Lee was a hot KC prospect until the moment the Royals pulled the trigger on the Benintendi deal, so much so that the club included him in its 60-man Player Pool when the pandemic forced cancellation of the 2020 minor league campaign.
The move made perfect sense. Lee was coming off an excellent season at Double-A Northwest Arkansas—although his .264 average didn’t reap any awards, he displayed some power with eight home runs. More importantly, however, he posted a stellar .363 OBP and stole 53 bases.
Coupled with his inclusion in the Player Pool, that effort strongly suggested Lee was on track for a Triple-A spot, and maybe a late-season call-up, in 2021. But Alex Gordon’s retirement left a gaping hole in left field no Kansas City prospects, including Lee, were ready to fill. So, in February the Royals dispatched Lee to the Mets and Franchy Cordero to the Red Sox (others, primarily players to be named later, were also involved), and Boston sent Benintendi to Kansas City where he justified the deal by winning his first Gold Glove.
What, though, of Lee?
Traded by the KC Royals, Khalil Lee got a small taste of the major leagues.
The Mets didn’t wait long to give their new outfielder a shot—he’d played only five times for Triple-A Syracuse when they summoned him to meet them in Atlanta May 17. Lee made his big league debut that night when he pinch ran for Kevin Pillar in the seventh inning and struck out in the ninth.
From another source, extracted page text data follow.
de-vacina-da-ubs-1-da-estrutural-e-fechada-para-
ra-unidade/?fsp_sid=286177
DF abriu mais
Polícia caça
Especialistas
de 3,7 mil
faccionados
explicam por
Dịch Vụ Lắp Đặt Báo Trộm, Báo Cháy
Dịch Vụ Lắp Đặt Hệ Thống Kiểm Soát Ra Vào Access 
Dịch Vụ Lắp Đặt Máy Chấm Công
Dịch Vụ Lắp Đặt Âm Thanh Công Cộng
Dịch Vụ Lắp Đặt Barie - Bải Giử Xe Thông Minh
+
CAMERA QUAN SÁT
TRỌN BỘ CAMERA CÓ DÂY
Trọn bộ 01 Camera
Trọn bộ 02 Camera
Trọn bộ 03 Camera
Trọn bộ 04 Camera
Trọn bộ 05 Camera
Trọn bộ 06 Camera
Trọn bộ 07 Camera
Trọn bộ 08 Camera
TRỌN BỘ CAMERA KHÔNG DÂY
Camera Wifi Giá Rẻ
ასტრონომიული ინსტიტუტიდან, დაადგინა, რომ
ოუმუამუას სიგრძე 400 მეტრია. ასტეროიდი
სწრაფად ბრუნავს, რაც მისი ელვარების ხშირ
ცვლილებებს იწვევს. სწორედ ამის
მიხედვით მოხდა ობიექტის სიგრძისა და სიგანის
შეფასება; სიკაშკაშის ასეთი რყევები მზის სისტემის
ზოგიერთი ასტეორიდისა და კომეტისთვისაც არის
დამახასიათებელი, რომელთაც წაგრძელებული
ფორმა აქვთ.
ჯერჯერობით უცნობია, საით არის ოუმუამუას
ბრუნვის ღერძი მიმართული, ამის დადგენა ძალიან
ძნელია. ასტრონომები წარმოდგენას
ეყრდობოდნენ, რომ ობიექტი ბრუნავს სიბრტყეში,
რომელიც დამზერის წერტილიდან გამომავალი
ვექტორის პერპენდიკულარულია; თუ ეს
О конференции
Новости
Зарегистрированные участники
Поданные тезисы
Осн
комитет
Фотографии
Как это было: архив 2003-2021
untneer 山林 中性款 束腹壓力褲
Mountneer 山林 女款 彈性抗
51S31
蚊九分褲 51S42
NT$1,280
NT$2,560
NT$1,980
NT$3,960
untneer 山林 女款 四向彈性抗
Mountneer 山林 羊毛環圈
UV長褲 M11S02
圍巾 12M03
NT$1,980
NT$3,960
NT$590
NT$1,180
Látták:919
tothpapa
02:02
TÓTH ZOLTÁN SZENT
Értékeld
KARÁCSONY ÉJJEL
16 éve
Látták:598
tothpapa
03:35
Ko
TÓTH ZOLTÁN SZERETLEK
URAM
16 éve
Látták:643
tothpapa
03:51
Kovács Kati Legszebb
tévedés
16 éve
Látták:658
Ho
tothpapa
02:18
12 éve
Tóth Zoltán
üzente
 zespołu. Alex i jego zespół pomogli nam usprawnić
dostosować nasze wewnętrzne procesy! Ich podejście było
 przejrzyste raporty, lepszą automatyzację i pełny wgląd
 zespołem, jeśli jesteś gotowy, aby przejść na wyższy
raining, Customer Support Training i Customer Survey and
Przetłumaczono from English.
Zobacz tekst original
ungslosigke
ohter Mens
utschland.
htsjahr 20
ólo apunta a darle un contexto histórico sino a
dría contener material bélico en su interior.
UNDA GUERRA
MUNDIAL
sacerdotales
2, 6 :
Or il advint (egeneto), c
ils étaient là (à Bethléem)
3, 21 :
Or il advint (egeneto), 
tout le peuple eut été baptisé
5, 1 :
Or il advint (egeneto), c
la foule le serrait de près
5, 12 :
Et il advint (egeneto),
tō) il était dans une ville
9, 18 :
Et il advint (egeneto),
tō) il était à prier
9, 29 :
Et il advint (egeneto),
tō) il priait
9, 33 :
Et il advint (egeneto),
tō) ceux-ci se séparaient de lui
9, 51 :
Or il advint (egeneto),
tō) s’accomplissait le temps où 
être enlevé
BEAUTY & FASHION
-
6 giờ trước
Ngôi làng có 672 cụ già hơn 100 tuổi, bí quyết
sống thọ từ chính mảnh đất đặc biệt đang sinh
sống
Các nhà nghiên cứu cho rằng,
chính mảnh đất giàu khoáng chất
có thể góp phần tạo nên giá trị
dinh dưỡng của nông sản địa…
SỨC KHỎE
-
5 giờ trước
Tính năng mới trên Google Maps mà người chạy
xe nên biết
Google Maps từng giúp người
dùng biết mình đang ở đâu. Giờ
After starting the next two games in right field and going 0-for-7, Lee collected his first major league hit when he doubled home the eventual winning run in extra innings against Miami:
Unfortunately, Lee went hitless in seven more games. The Mets sent him back to Syracuse, where he ended the season with a 102-game .451 OBP, .274 average and 14 homers.
Where does that leave the formal Royal heading into 2022? In his Rising Apple analysis, Boyle suggests Lee might land the Mets’ center field job in a couple of years, could end up in one of the corner outfield spots, or might become a reserve.
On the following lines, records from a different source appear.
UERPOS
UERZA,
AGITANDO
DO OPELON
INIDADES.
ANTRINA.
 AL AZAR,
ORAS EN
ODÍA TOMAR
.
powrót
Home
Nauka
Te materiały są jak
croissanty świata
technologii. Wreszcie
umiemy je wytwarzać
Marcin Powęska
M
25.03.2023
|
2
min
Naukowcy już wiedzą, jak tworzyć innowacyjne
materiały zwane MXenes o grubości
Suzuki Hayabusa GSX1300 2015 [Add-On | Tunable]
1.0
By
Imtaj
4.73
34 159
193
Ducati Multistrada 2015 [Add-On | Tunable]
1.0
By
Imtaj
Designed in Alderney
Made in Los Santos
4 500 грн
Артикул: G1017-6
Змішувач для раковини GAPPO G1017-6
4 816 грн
Should the KC Royals try to talk a Khalil Lee trade with New York?
Whether Lee secures a spot in the Mets’ outfield depends on two things—his performance and how much more New York owner Steve Cohen wants to spend. Cohen’s purse strings have been loose this winter—the Mets signed Max Scherzer, Starling Marte, Eduardo Escobar and Starling Marte before the MLB lockout froze offseason major league transactions—and unless a new collective bargaining agreement works significant changes to the economics of free agency, there’s little reason to believe the club won’t pursue more stars, perhaps even another outfielder.
Nothing, then, guarantees Lee a New York job, and the Mets haven’t yet invested heavily in him.
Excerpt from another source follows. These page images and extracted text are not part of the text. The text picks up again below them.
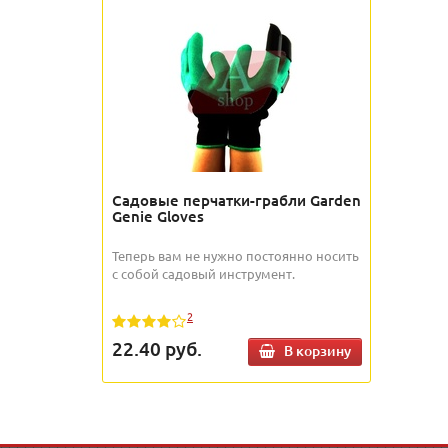
Садовые перчатки-грабли Garden
Genie Gloves
Теперь вам не нужно постоянно носить
с собой садовый инструмент.
2
22.40
руб.
В корзину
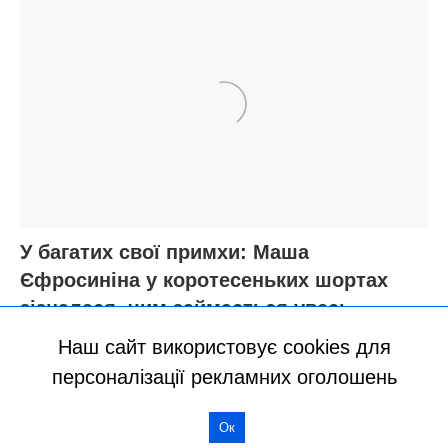
Наш сайт використовує cookies для
персоналізації рекламних оголошень
Ок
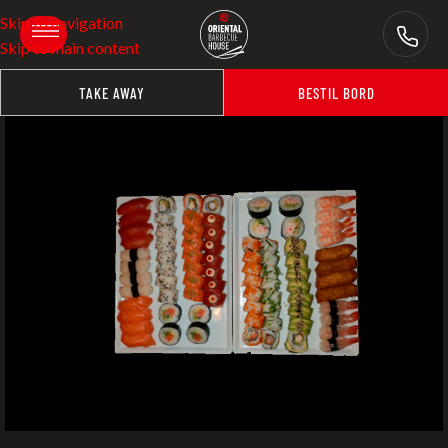
Skip to navigation
Skip to main content
TAKE AWAY
BESTIL BORD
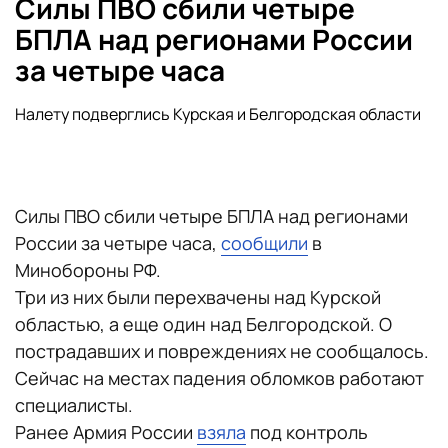
Силы ПВО сбили четыре
БПЛА над регионами России
за четыре часа
Налету подверглись Курская и Белгородская области
Силы ПВО сбили четыре БПЛА над регионами
России за четыре часа,
сообщили
в
Минобороны РФ.
Три из них были перехвачены над Курской
областью, а еще один над Белгородской. О
пострадавших и повреждениях не сообщалось.
Сейчас на местах падения обломков работают
специалисты.
Ранее Армия России
взяла
под контроль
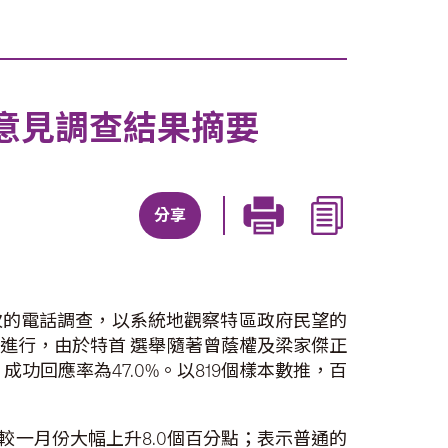
意見調查結果摘要
分享
次的電話調查，以系統地觀察特區政府民望的
進行，由於特首 選舉隨著曾蔭權及梁家傑正
功回應率為47.0%。以819個樣本數推，百
較一月份大幅上升8.0個百分點；表示普通的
Could the Royals get him back?
It’s an intriguing thought. Parting with Lee had to be painful: after all, he has some power (17 homers at Low-A in 2017 and those 14 at Syracuse last season), and can fly (four double-digit steal seasons), something the Royals love on the basepaths and in the outfield. But getting on base is what Lee does best—why wouldn’t the Royals want to reunite with a player who owns a .382 OBP over five minor league campaigns?
Lee could help fill the club’s understocked outfield cupboard. Yes, they have Gold Glovers Benintendi and Michael A. Taylor, but because the Royals’ team control over Benintendi ends after this season (absent an extension) and Taylor will probably be a trade deadline target despite his new two-year deal, their Kansas City futures are far from certain.
And right field remain an issue. Although the Royals might prefer to move Whit Merrifield there, they won’t unless and until they commit to playing Nicky Lopez or Adalberto Mondesi at second. Hunter Dozier’s glove may be too significant a liability, the club doesn’t seem ready (or willing?) to include Edward Olivares in its long-term plans, and Kyle Isbel, although probably deserving of a longer shot than the Royals gave him last season, might be a half or full season away.
So, maybe the Royals should consider Lee. The price will be pitching if they’re serious, but the organization is hurler-rich and can afford to part with one to forge a reunion with an outfielder who seemed to have a bright future in Kansas City.
Kansas City shouldn’t shy away from the thought of bringing Khalil Lee back.